For the last two of those years, one Sunday a month, we’ve been piling foam boards 10-high on top of Nathan’s Mazda hatchback and heading out to meet our group at Linda Mar Beach, a mile-long crescent of coastline about 20 minutes south of San Francisco. Each session lasts three hours: the first half is spent surfing, and the second on the beach, where we have a process-oriented therapeutic discus­sion about whatever challenges the boys are facing in their lives. They spend a minimum of five months in the program, but most find something so meaningful in the encounter that they keep coming back.

Both of us started surfing decades before we created Surf Circle. Our respective teenage years were colored by family health challenges.

Hundreds of miles apart on the California coast, we each struggled as our parents grew ill and experienced untimely deaths. Independently, we found that the ocean provided not merely an escape from life on land, but a place to integrate trauma—a space to process overwhelming feelings and think about the unthinkable.

When the four Surf Circle group leaders first met at the clinic back in 2015, we regularly consulted about our work with deeply traumatized yet profoundly resilient children and families. Of course, trauma work takes a toll—you can’t expect to impact clients without also being deeply affected—and our consultations often included discussions about our own self-care practices. Surfing helped each of us metabolize what we’d experienced in sessions. In the water, we felt simultaneously humbled and held, playing with something far more powerful than ourselves—and coming out of it more ragged and alive.

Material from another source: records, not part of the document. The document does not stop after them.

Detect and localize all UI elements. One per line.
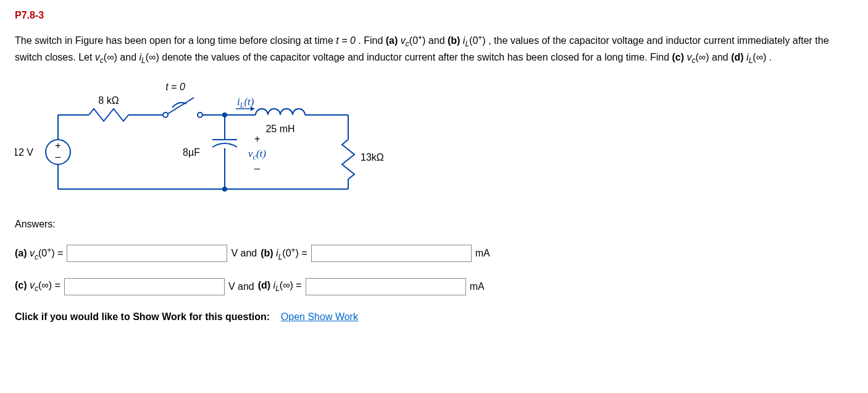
answer-row-ab: (a) vc(0+) = V and (b) iL(0+) = mA xyxy=(15,245,853,262)
vcinf2: vc(∞) xyxy=(687,52,712,62)
label-d: (d) xyxy=(731,52,743,62)
cap-plus: + xyxy=(254,133,260,144)
label-a: (a) vc(0+) = xyxy=(15,246,63,261)
show-work-row: Click if you would like to Show Work for… xyxy=(15,311,853,323)
problem-statement: The switch in Figure has been open for a… xyxy=(15,32,848,67)
t0-label: t = 0 xyxy=(165,82,185,92)
vsrc-label: 12 V xyxy=(15,147,33,158)
label-b: (b) iL(0+) = xyxy=(261,246,307,261)
text: . xyxy=(769,52,772,62)
unit-mA: mA xyxy=(475,248,490,259)
text: denote the values of the capacitor volta… xyxy=(162,52,672,62)
svg-point-15 xyxy=(223,113,227,117)
iL0plus: iL(0+) xyxy=(463,35,488,46)
cap-minus: – xyxy=(254,163,260,174)
vc-label: vc(t) xyxy=(248,148,266,161)
cap-label: 8µF xyxy=(183,147,200,158)
svg-text:–: – xyxy=(56,151,61,162)
unit-V: V and xyxy=(231,248,257,259)
unit-mA2: mA xyxy=(470,281,485,292)
r2-label: 13kΩ xyxy=(361,152,384,163)
vc0plus: vc(0+) xyxy=(401,35,428,46)
open-show-work-link[interactable]: Open Show Work xyxy=(281,311,358,322)
text: and xyxy=(428,35,448,46)
svg-point-4 xyxy=(163,112,168,117)
vcinf: vc(∞) xyxy=(95,52,120,62)
unit-V2: V and xyxy=(228,281,254,292)
label-c: (c) vc(∞) = xyxy=(15,280,61,293)
problem-number: P7.8-3 xyxy=(15,10,853,21)
eq-t0: t = 0 xyxy=(336,35,356,46)
svg-text:+: + xyxy=(55,140,61,151)
label-b: (b) xyxy=(448,35,460,46)
answers-header: Answers: xyxy=(15,219,853,230)
label-d: (d) iL(∞) = xyxy=(258,280,302,293)
input-vc0[interactable] xyxy=(67,245,227,262)
iL-label: iL(t) xyxy=(236,96,254,111)
input-vcinf[interactable] xyxy=(64,278,225,295)
text: and xyxy=(712,52,731,62)
svg-point-6 xyxy=(198,112,202,117)
label-a: (a) xyxy=(386,35,398,46)
iLinf: iL(∞) xyxy=(139,52,162,62)
r1-label: 8 kΩ xyxy=(98,95,119,106)
input-iL0[interactable] xyxy=(311,245,472,262)
text: and xyxy=(120,52,139,62)
svg-line-5 xyxy=(168,98,194,114)
inductor-label: 25 mH xyxy=(265,124,294,134)
input-iLinf[interactable] xyxy=(306,278,466,295)
text: The switch in Figure has been open for a… xyxy=(15,35,336,46)
circuit-figure: + – 12 V 8 kΩ t = 0 25 mH 8µF 13kΩ iL(t)… xyxy=(15,78,853,204)
show-work-label: Click if you would like to Show Work for… xyxy=(15,311,270,322)
answer-row-cd: (c) vc(∞) = V and (d) iL(∞) = mA xyxy=(15,278,853,295)
text: . Find xyxy=(358,35,385,46)
iLinf2: iL(∞) xyxy=(746,52,769,62)
svg-point-16 xyxy=(223,187,227,191)
label-c: (c) xyxy=(672,52,685,62)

Many of the boys we work with have survived trauma—the death of family members, violence at home and in their communities—and are dealing with depression, anxiety, and isolation. In joining us, they often find that the ocean, much like their own environments, can be volatile. Some days, the weather and ocean are on your side and showcase the sunny California vibes we all fantasize about. But far more often, the Bay Area surf is large and unforgiving, with chaotic and powerful currents that can easily pull an inexperienced surfer out to sea. Learning to surf requires awareness, focus, and flexibility—perhaps the most essential qualities to navigating the complexities of life.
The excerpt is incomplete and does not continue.